Когда потребовалось пропагандистское прикрытие для размещения частей ПВО в Египте, ухватились за антиизраильскую, антисионистскую тему, в частности за протесты некоторых советских евреев против призыва Голды Меир «вернуться домой», в Израиль. Кампания нарастала. Советские евреи — кто искренне, кто по должности, кто под нажимом — клялись и божились в верности социалистической Родине и осуждали Израиль. Чем больше публиковалось таких материалов, тем меньше им верили, тем больше возрастало желание эмигрировать, тем больше утверждалось отношение к евреям как к особой и в общем-то подозрительной части советского общества.
Смею утверждать по собственным впечатлениям, хотя такие утверждения требуют, конечно, проверки в виде опросов общественного мнения, что политические пропагандистские кампании — одно, а реальные отношения в обществе — другое. Да, встречался бытовой антисемитизм, были ограничения на некоторые профессии. Но больше было человеческих взаимоотношений, нормальной работы и процветания (конечно, по советским масштабам) советских евреев почти во всех областях жизни, включая достаточно высокие политические сферы. Евреи играли весомую роль в литературе, кино, СМИ.
Аномалии в положении евреев остались. С ними на официальном уровне обращались как с национальным меньшинством, но они не имели реальной политической и культурной автономии, как другие меньшинства. С одной стороны, они якобы были полностью ассимилированы и не нуждались ни в синагогах, ни в школах, ни в театрах, ни в газетах и, естественно, не хотели эмигрировать. С другой стороны, в партийном и государственном руководстве сохранялись сомнения в полной лояльности евреев к Советскому государству. Это приводило к определенным ограничениям для евреев и в политической, и в военной, и даже в научной жизни. Но даже элементы этого недоверия вызывали еще большую отчужденность евреев.

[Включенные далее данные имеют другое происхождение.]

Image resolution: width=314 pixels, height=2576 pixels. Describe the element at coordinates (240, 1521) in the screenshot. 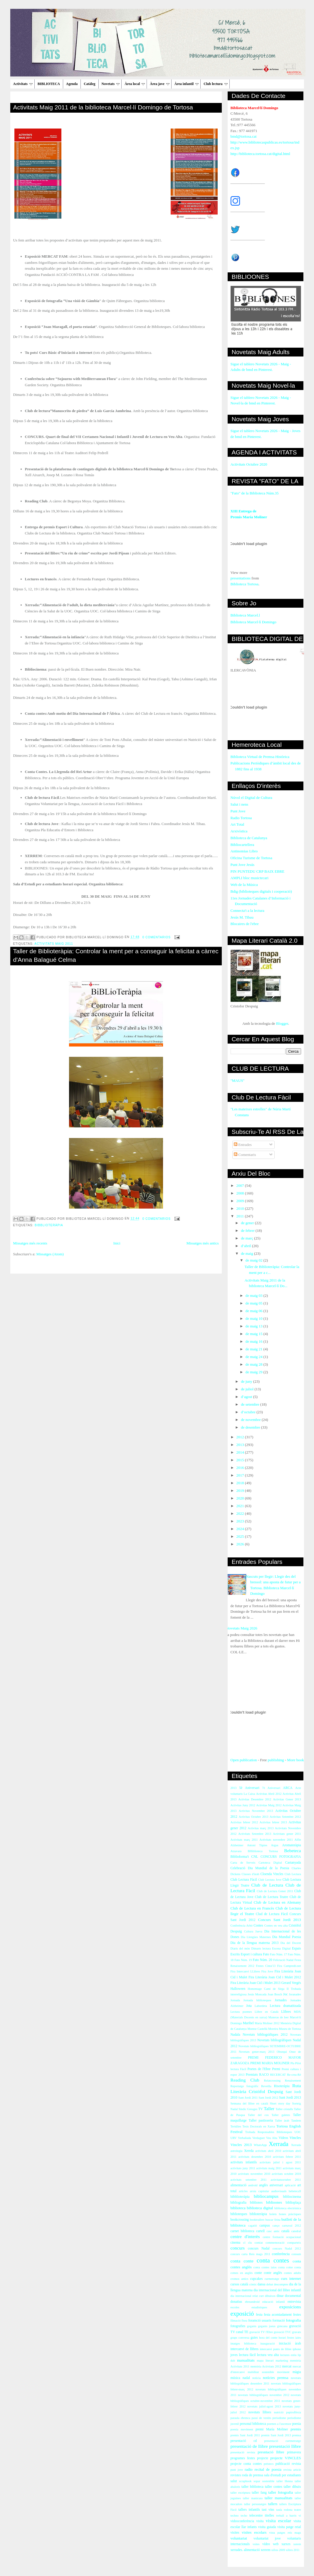

I see `2023` at that location.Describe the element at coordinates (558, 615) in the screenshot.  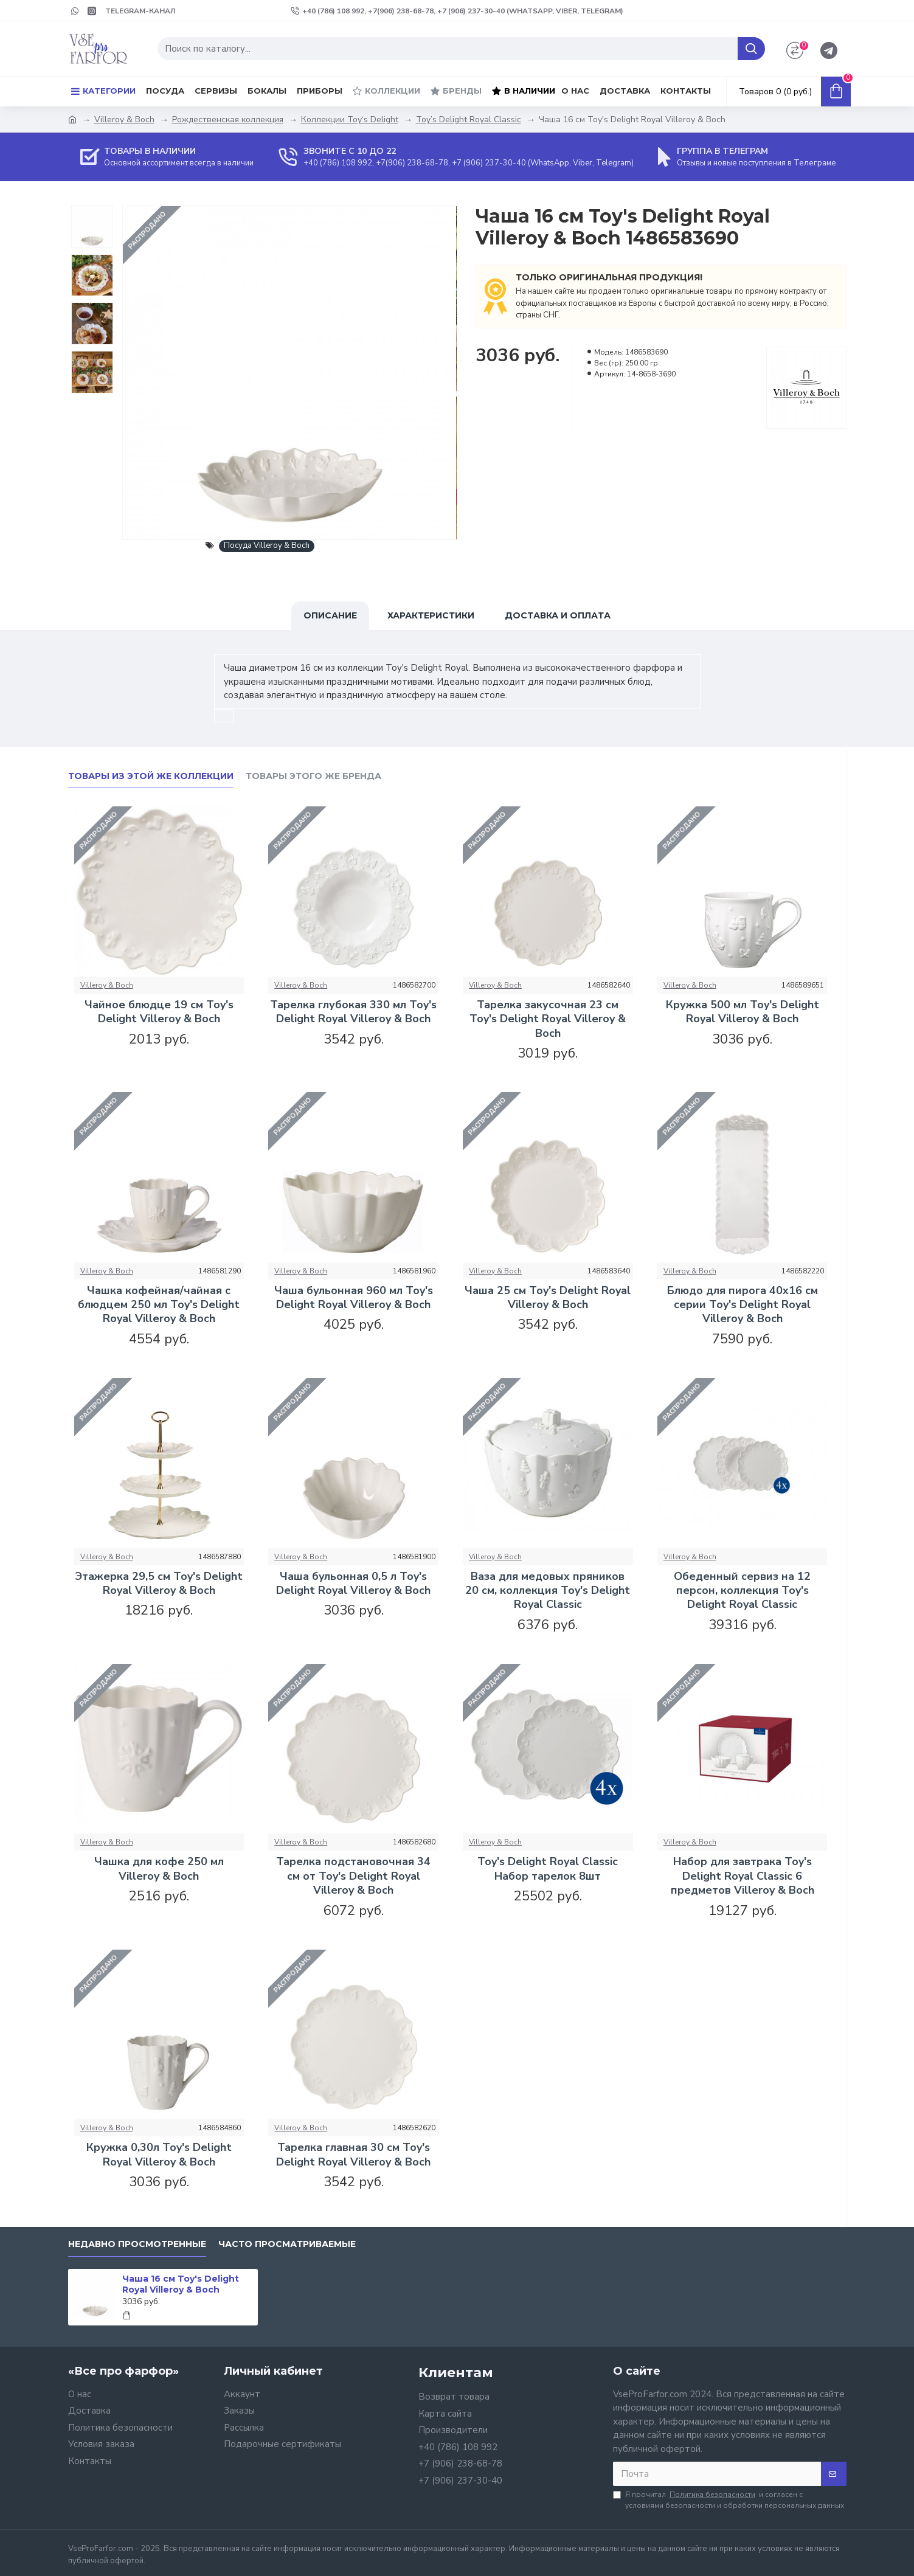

Когда «внезапно» началась волна массовой советской эмиграции из СССР на третьем, четвертом, особенно пятом году перестройки, причина была не в том, что советские евреи хотели ехать
Эти обстоятельства внутреннего характера наложились на советскую внешнюю политику в особый исторический момент для судеб международных отношений, международного порядка и обстановки на Ближнем и Среднем Востоке. В глобальном плане советское руководство стремилось добиться сотрудничества с США. В этом плане облегчение выезда советских евреев стало одним из весомых доказательств искренности советских намерений. Нужно было отойти от односторонней ориентации на арабов в арабо-израильском конфликте, расширить контакты с Израилем и постепенно нормализовать отношения.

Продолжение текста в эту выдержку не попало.